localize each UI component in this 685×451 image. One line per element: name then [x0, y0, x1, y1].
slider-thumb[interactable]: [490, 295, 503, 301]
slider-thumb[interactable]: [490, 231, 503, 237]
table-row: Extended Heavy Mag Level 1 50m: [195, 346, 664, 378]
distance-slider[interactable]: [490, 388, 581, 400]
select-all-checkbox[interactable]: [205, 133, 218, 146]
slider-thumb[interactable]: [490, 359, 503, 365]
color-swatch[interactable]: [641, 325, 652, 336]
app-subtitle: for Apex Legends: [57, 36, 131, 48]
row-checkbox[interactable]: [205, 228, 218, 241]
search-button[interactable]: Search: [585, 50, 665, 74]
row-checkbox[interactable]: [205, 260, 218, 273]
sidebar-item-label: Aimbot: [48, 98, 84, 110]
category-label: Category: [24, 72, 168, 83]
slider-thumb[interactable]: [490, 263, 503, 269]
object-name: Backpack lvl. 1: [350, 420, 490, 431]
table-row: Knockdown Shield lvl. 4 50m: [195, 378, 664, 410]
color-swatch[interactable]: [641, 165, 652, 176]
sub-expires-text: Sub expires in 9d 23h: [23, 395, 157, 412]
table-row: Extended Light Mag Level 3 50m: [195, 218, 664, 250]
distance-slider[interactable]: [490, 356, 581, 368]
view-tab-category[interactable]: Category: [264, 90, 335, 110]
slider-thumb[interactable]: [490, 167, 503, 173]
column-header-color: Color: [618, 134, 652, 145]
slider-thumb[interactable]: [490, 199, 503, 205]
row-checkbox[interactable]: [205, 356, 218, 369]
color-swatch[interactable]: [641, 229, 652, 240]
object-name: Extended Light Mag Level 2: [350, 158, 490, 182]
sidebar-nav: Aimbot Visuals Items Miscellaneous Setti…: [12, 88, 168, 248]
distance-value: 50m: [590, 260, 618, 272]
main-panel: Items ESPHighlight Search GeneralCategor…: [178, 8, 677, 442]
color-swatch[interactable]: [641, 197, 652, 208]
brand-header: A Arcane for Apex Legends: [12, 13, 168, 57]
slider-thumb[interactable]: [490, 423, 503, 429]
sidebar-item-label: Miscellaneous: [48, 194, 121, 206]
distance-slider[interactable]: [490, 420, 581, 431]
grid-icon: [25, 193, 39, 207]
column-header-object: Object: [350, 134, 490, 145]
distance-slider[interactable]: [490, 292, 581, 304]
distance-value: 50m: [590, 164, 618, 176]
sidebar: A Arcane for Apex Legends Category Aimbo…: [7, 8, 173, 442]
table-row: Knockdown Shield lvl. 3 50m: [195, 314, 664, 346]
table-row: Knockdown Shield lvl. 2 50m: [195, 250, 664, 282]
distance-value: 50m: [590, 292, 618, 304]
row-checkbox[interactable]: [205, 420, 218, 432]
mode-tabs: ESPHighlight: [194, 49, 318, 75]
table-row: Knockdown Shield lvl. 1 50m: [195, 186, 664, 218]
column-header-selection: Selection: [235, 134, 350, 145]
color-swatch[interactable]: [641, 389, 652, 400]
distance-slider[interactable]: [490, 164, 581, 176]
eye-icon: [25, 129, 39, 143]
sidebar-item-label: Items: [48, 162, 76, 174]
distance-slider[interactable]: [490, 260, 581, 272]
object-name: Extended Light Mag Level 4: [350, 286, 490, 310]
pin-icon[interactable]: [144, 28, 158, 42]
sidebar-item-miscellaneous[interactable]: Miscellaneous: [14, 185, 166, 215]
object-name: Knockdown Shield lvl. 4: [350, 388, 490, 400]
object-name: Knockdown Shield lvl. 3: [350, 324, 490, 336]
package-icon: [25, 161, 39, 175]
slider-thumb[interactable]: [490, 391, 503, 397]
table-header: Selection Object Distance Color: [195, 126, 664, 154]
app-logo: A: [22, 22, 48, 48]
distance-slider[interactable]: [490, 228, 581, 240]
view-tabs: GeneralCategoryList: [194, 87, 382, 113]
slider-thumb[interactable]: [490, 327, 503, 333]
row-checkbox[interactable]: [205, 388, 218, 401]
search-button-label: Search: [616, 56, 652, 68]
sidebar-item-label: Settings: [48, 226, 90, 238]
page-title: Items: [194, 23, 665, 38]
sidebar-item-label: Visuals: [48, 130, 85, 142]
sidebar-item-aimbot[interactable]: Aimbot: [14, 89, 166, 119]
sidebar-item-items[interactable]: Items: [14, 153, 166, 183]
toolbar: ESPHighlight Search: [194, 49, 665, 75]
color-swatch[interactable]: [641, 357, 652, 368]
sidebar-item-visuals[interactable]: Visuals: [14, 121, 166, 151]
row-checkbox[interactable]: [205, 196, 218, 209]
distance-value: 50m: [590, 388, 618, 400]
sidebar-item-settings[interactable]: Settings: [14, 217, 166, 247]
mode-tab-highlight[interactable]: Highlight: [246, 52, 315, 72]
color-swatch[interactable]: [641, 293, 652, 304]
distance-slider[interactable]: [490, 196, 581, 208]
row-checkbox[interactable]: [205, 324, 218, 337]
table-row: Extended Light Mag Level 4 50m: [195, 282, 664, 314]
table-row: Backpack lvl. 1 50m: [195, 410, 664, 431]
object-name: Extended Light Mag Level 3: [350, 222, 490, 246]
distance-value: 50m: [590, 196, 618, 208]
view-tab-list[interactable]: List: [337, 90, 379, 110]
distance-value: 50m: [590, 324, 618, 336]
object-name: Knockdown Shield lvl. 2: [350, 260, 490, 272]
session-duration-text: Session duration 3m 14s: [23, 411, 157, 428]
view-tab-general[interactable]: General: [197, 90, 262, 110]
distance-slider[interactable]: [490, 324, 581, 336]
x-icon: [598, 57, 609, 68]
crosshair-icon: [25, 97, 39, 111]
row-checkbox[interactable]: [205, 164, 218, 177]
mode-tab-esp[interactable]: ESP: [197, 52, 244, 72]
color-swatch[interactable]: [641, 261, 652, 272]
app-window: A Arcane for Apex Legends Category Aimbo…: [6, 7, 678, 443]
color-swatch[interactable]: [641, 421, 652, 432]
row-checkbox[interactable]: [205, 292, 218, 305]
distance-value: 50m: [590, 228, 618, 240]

_ _ _ _

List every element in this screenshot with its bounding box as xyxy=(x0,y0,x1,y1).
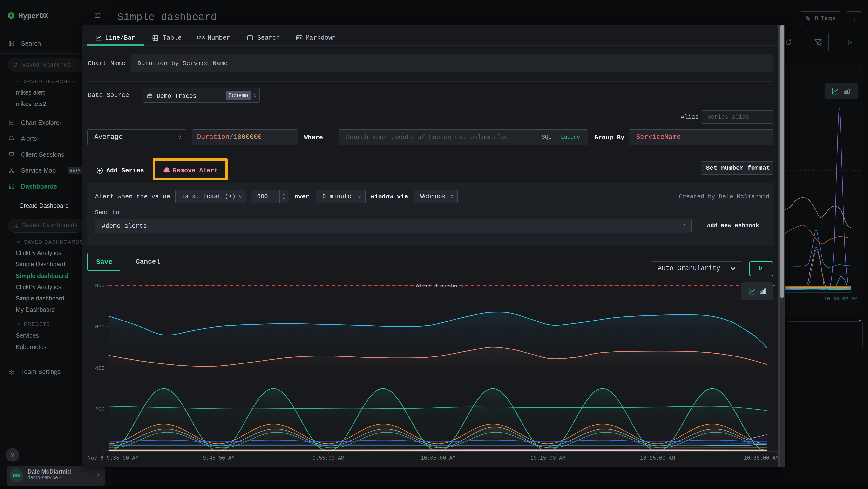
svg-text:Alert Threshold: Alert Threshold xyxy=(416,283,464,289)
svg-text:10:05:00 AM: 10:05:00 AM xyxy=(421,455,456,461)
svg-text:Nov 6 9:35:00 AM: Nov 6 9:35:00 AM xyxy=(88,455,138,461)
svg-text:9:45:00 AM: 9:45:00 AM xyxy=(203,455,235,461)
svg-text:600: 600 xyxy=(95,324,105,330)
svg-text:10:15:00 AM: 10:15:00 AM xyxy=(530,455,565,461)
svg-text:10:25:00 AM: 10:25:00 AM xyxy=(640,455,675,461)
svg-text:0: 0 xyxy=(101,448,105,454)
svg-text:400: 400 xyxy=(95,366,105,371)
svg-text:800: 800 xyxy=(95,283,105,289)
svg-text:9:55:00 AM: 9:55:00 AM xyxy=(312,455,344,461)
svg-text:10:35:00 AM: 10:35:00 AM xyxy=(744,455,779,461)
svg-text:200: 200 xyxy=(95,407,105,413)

_ _ _ _

What lines above hold the word "icon"? Pull each one out.

### Exercise response:
grid-icon: [25, 193, 39, 207]
eye-icon: [25, 129, 39, 143]
pin-icon[interactable]: [144, 28, 158, 42]
package-icon: [25, 161, 39, 175]
x-icon: [598, 57, 609, 68]
crosshair-icon: [25, 97, 39, 111]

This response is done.